In my opinion the space that it occupies (the "Internet of Things"), is not well-defined and it may be probably cheeper to use something like a full-blown small computer (like the rasperry-pi) with Linux on it.
In my opinion, that's probably a good thing; less baggage that has to be maintained for POSIX compatibility.
Remember that Unix was originally designed for large, centralized timesharing systems. It has been adapted to the embedded realm throughout the last couple of decades, but starting from scratch to create an OS specifically for the embedded realm is ideal.
> may be probably cheeper to use something like a full-blown small computer (like the rasperry-pi) with Linux on it.
In some cases. In the case mentioned by the article, however, a Raspberry Pi (for example) would make for a rather large badger collar. IoT is indeed a pretty broad and vague concept right now, but it already does demand very tiny hardware with size constraints dictating available computational capacity. That's where Contiki comes in.
Of course there are applications were you want to go really low-power/extra-small, but in that case even a micro-controller capable of running Contiki OS is too big. What I want to say is, that the application space where you can't deploy a small machine with Linux on it BUT it is feasable to have a small machine with Contiki on it is pretty narrow.
Anecdote: I learned about another project where they studied opossums. They put a collar with a small wireless device around their necks to track their movements and habits, but couldn't understand why a disproportionate amount of opossums died for some reason.... The reason was that the device had a small red LED that would blink to indicate that it was working, and the opossum, being a nocturnal animal became quite visible in the night, to the joy of all predators :) :S
This is getting OT, but sensor network applications and discussions often neglect the problem of device recovery and I know there are projects were sensors are not recovered and after they did their work (sensing stuff and sending it to a post-processing node) they go out of energy and become ... highly toxic waste.
In other words, you're thinking like a hobbyist rather than a product designer, or someone making tools for products. That's fine, but realize that embedded development for actual products is a completely different world than hobby raspberry pi hacking. I think the hobbyist embedded development community is awesome, BTW, just rather different than commercial embedded development.

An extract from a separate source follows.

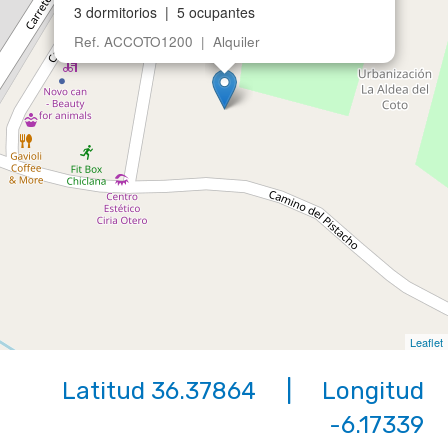
3 dormitorios | 5 ocupantes
Ref. ACCOTO1200 | Alquiler
Leaflet
Latitud 36.37864 | Longitud
-6.17339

I'm using ucLinux on a Cortex-M3 (NXP LPC1788 @ 72MHz) and it's pretty reasonable. I did it primarily to use Qt as my UI framework, but if I was running in bare userspace I think it would work even better.
The core of the Linux kernel is running out of the onboard flash but the rest is all executing out of that RAM. Kernel drivers, userspace app, and 16-bit WVGA LCD framebuffer. And there's no I or D-cache on this part. =( My app is currently running with memory 75% full.
Just the other day some guy has launched a Kickstarter with a very similar design, but with a bit more breathing room memory-wise:
The trick to Qt on this part was to avoid QWidget and do everything in QGraphicsScene. For some reason it's just a lot easier on the processor. QML is a non-starter on a part this slow in case you were wondering, so Webkit and QScript and all of that is compiled out.